• _WHAT THE EXERCISE ASKS_: All lines with the word "монтажные" in the material below are required.

• _WORKING DATA_:
━━━━━━━━━━━━━━━━━━━━━━━━━━━━━━
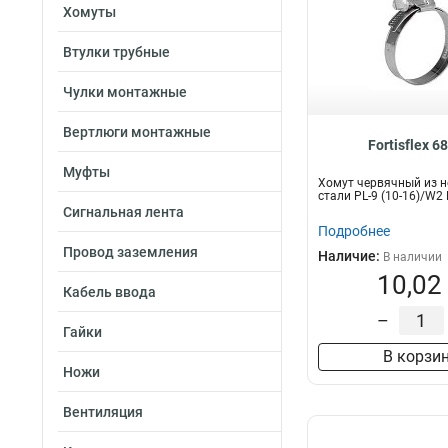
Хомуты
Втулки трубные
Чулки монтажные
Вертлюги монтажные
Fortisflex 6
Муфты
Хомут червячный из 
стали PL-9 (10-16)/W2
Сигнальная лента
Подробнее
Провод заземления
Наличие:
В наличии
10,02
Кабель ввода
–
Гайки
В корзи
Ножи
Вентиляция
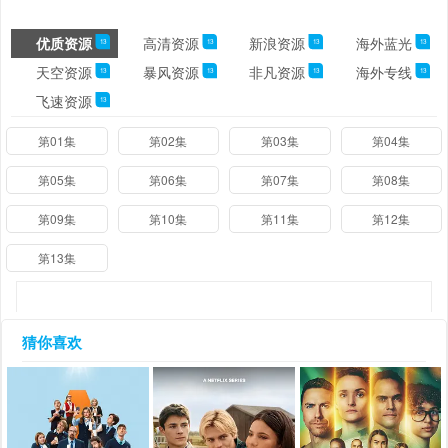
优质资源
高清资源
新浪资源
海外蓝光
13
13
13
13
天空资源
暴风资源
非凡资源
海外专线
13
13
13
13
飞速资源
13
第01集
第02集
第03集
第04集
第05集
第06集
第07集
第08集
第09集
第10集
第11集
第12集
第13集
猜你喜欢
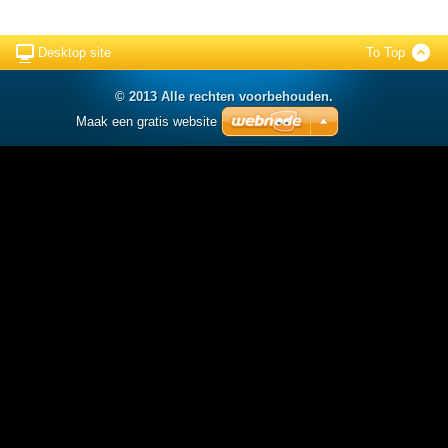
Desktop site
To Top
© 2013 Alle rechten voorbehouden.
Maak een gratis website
━━━━━━━━━━━━━━━━━━━━━━━━━━━━━━
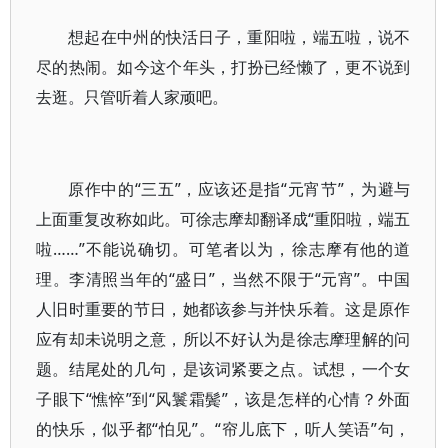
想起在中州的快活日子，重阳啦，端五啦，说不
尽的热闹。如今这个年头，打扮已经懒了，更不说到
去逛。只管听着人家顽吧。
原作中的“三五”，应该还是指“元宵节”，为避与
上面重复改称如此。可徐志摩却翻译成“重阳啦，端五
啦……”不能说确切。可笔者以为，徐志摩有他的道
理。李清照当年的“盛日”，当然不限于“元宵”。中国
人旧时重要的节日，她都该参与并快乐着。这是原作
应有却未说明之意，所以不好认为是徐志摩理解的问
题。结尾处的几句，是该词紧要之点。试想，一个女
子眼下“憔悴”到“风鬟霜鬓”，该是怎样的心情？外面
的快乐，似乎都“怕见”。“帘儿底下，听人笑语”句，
━━━━━━━━━━━━━━━━━━━━━━━━━━━━━━
• _ANSWER TO THE PROBLEM_:
Чулки монтажные
Вертлюги монтажные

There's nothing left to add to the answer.